Notre pompier peut aussi exercer parallèlement une activité professionnelle. En cause, il travaille comme chauffeur de taxi indépendant. Il ne peut en revanche pas consacrer plus de quarante-huit heures par semaine en moyenne à cette autre activité et il ne peut pas non plus exercer cette autre activité professionnelle pendant ses heures de travail actives comme pompier réserviste. Les heures de travail actives sont non seulement les heures passées à intervenir sur un sinistre, mais également celles consacrées aux autres activités de la brigade, telles que les entraînements.
Joignable, disponible, appelable
Le pompier estime que les heures pendant lesquelles il est appelable doivent être qualifiées de temps de travail. Il argumente qu’il doit en permanence être en mesure de répondre rapidement à un appel d’urgence, de sorte qu’il ne peut se consacrer librement à des activités familiales et sociales ni à son activité professionnelle de chauffeur de taxi. Selon lui, le conseil municipal de Dublin méconnaît les règles en matière de repos journalier, de repos hebdomadaire et de durée maximale hebdomadaire de travail en imposant une garde de vingt-quatre heures sur vingt-quatre et sept jours sur sept et en ne qualifiant pas ces heures de temps de travail.
Cour de Justice
La question concrète sur laquelle la Cour se penche est de savoir si la période pendant laquelle le pompier est de garde sous régime d’astreinte, pendant laquelle il peut exercer une activité professionnelle indépendante avec l’autorisation de son employeur, mais pendant laquelle il doit arriver à la caserne dans les dix minutes maximum en cas d’appel d’urgence, doit être qualifiée de temps de travail.
La Cour de justice renvoie à cet égard à la directive 2003/88 qui fixe les prescriptions minimales de sécurité et de santé en matière d’aménagement du temps de travail. Le temps de travail au sens de cette directive est toute période durant laquelle le travailleur est au travail, à la disposition de l’employeur et dans l’exercice de son activité ou de ses fonctions, conformément aux législations et/ou pratiques nationales. Le temps de repos correspond quant à lui à toute période qui n’est pas du temps de travail.
Selon la Cour, une période de garde est qualifiée de temps de travail si le travailleur a des contraintes majeures d’une nature telle qu’elles affectent objectivement et très significativement la faculté, pour ce dernier, de gérer librement, au cours de ces périodes, le temps pendant lequel ses services professionnels ne sont pas sollicités et de consacrer ce temps à ses propres intérêts.
Inversement : lorsque les contraintes imposées au travailleur au cours d’une période de garde déterminée n’atteignent pas un tel degré d’intensité et lui permettent de gérer son temps et de se consacrer à ses propres intérêts sans contraintes majeures, seul le temps lié à la prestation de travail effectivement réalisée au cours d’une telle période constitue du temps de travail.

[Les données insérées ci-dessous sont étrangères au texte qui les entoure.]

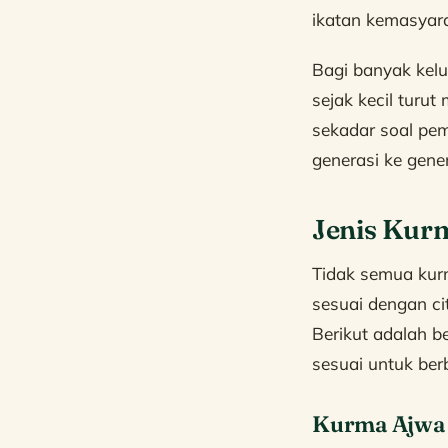
ikatan kemasyara
Bagi banyak kel
sejak kecil turu
sekadar soal pem
generasi ke gene
Jenis Kur
Tidak semua kurm
sesuai dengan c
Berikut adalah b
sesuai untuk ber
Kurma Ajwa 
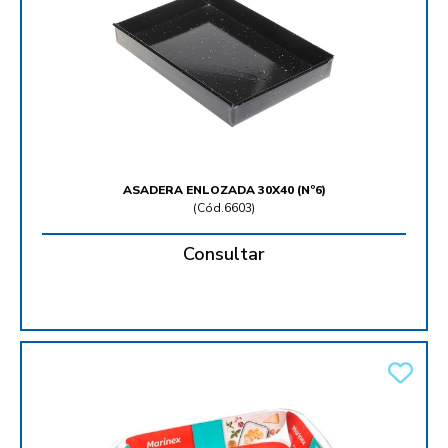
ASADERA ENLOZADA 30X40 (Nº6)
(
Cód.6603
)
Consultar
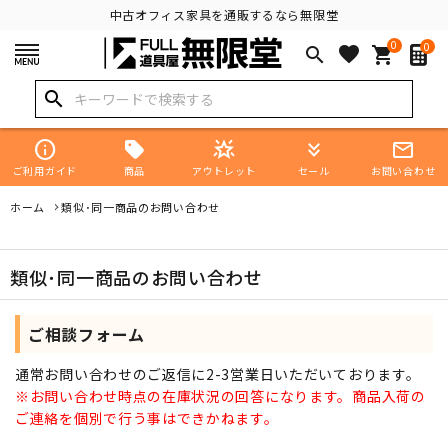
中古オフィス家具を通販するなら無限堂
0
0
favorite
search
shopping_cart
search
info
star_shine
keyboard_double_arrow_down
mail_outline
商品
ご利用ガイド
アウトレット
セール
お問い合わせ
ホーム
類似･同一商品のお問い合わせ
類似･同一商品のお問い合わせ
ご相談フォーム
通常お問い合わせのご返信に2-3営業日いただいております。
※お問い合わせ時点の在庫状況の回答になります。商品入荷の
ご連絡を個別で行う事はできかねます。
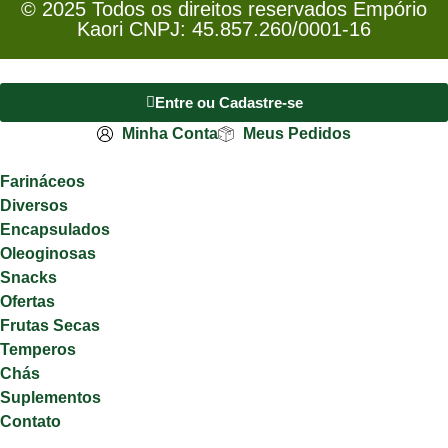
© 2025 Todos os direitos reservados Empório
Kaori CNPJ: 45.857.260/0001-16
Entre ou Cadastre-se
Minha Conta
Meus Pedidos
Farináceos
Diversos
Encapsulados
Oleoginosas
Snacks
Ofertas
Frutas Secas
Temperos
Chás
Suplementos
Contato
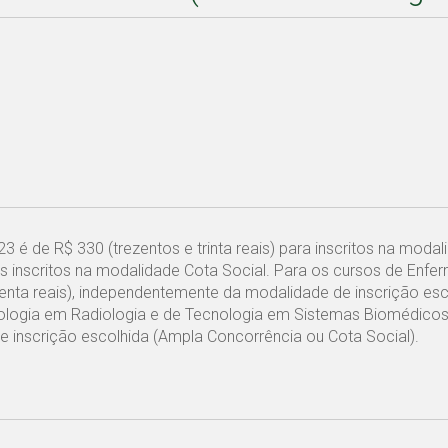
23 é de R$ 330 (trezentos e trinta reais) para inscritos na moda
tos inscritos na modalidade Cota Social. Para os cursos de Enf
uenta reais), independentemente da modalidade de inscrição esc
ologia em Radiologia e de Tecnologia em Sistemas Biomédicos,
e inscrição escolhida (Ampla Concorrência ou Cota Social).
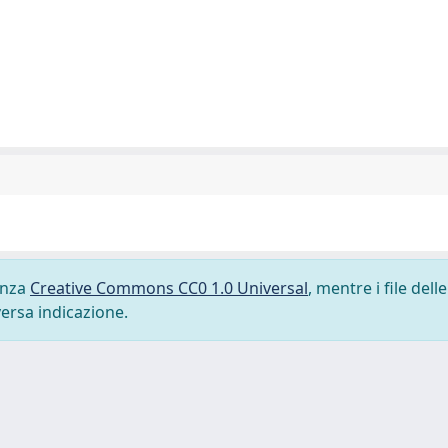
cenza
Creative Commons CC0 1.0 Universal
, mentre i file delle
versa indicazione.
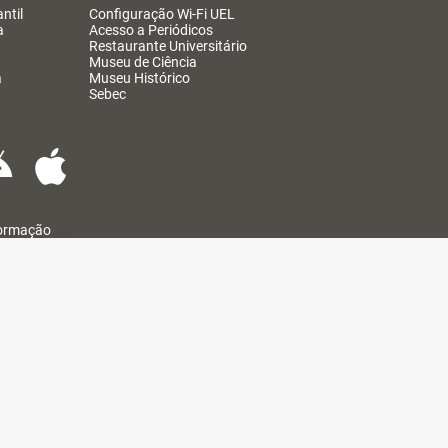
ntil
Configuração Wi-Fi UEL
a
Acesso a Periódicos
Restaurante Universitário
Museu de Ciência
a
Museu Histórico
Sebec
formação
@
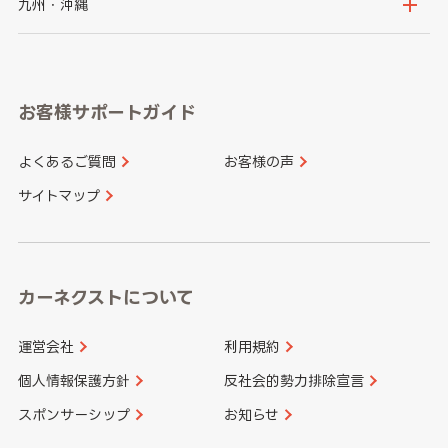
京都府
滋賀県
鳥取県
島根県
九州・沖縄
岐阜県
静岡県
奈良県
三重県
岡山県
広島県
福岡県
佐賀県
愛知県
和歌山県
お客様サポートガイド
山口県
徳島県
長崎県
熊本県
よくあるご質問
お客様の声
香川県
愛媛県
大分県
宮崎県
サイトマップ
高知県
鹿児島県
沖縄県
カーネクストについて
運営会社
利用規約
個人情報保護方針
反社会的勢力排除宣言
スポンサーシップ
お知らせ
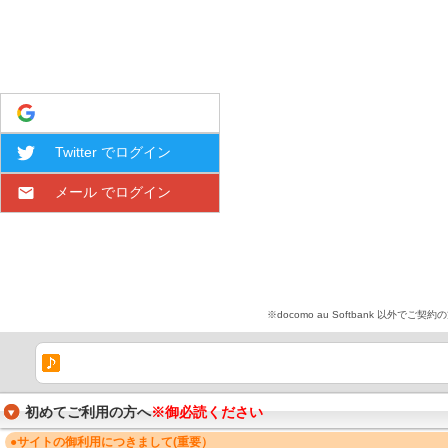
Google でログイン
Twitter でログイン
メール でログイン
※docomo au Softbank 
初めてご利用の方へ
※御必読ください
●サイトの御利用につきまして(重要）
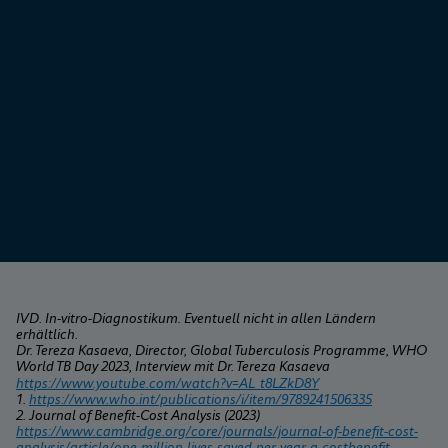
IVD. In-vitro-Diagnostikum. Eventuell nicht in allen Ländern 
erhältlich.
Dr. Tereza Kasaeva, Director, Global Tuberculosis Programme, WHO 
World TB Day 2023, Interview mit Dr. Tereza Kasaeva
https://www.youtube.com/watch?v=AL_t8LZkD8Y
1. 
https://www.who.int/publications/i/item/9789241506335
2. Journal of Benefit-Cost Analysis (2023) 
https://www.cambridge.org/core/journals/journal-of-benefit-cost-
analysis/article/one-million-lives-saved-per-year-a-costbenefit-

Mais dans quels cas une garde sous régime d’astreinte génère-t-elle des contraintes majeures ayant un impact très significatif sur la gestion, par le travailleur, du temps pendant lequel ses services professionnels ne sont pas sollicités ?
Contraintes majeures
Selon la Cour de justice, il convient d’avoir égard au délai dont dispose ce travailleur pour reprendre les activités pour lesquelles il est de garde, conjugué, le cas échéant, à la fréquence moyenne des interventions que ledit travailleur sera effectivement appelé à assurer au cours de cette période.
Si le travailleur ne dispose que de quelques minutes pour reprendre les activités pour lesquelles il est de garde, la période de garde doit en principe être considérée dans son intégralité comme du temps de travail.

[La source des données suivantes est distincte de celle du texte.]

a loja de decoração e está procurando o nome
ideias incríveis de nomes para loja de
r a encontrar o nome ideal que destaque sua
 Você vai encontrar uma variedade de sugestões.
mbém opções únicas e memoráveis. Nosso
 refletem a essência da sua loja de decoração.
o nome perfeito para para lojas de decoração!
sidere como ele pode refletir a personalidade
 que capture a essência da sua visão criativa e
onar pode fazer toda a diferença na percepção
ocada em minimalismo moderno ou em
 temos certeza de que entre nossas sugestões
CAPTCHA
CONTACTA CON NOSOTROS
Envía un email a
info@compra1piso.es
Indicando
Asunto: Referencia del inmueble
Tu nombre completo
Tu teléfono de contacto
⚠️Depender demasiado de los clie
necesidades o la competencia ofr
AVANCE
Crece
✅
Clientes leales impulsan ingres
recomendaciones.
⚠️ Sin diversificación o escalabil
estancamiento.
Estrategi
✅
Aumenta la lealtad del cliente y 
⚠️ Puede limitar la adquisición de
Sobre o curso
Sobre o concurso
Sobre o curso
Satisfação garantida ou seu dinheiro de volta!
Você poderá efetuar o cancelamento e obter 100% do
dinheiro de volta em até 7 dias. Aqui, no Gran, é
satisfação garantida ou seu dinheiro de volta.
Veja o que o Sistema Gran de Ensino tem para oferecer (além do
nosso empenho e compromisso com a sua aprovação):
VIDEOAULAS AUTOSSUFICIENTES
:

Il faut également tenir compte, le cas échéant, des autres contraintes qui sont imposées au travailleur et des facilités qui lui sont accordées au cours de cette même période.

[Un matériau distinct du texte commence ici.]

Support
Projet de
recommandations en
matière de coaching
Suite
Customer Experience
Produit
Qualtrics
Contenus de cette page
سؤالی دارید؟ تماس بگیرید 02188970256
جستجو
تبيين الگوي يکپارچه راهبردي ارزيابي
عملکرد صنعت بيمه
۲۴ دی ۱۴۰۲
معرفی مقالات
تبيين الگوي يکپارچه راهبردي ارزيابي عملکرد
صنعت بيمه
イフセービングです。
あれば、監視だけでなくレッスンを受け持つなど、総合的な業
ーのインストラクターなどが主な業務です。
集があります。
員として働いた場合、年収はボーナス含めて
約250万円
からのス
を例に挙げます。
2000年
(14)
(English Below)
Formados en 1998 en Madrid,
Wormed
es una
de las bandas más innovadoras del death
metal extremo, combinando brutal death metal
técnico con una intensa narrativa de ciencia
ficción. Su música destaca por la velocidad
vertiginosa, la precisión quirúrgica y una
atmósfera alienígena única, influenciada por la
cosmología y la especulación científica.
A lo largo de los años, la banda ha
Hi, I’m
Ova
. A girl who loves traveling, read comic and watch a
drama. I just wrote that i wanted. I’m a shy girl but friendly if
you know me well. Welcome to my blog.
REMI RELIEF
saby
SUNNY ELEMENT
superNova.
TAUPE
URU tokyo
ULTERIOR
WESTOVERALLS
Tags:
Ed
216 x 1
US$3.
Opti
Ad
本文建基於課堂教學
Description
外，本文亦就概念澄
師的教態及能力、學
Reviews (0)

Il appartient à la juridiction nationale d’apprécier si le pompier est soumis, au cours de ses périodes de garde sous régime d’astreinte, à des contraintes d’une intensité telle qu’elles affectent, objectivement et très significativement, sa faculté de gérer librement, au cours de ces périodes, le temps pendant lequel ses services professionnels en tant que pompier réserviste ne sont pas sollicités. Mais la Cour ajoute subtilement que :
le pompier ne devait à aucun moment se trouver dans un lieu précis pendant la garde (il n’était donc pas obligé d’être présent à la caserne) ;
il n’était pas tenu de participer à l’ensemble des interventions assurées à partir de sa caserne d’affectation (il pouvait refuser un quart des interventions) ; et
il lui était permis d’exercer une autre activité professionnelle n’excédant pas quarante-huit heures hebdomadaires en moyenne.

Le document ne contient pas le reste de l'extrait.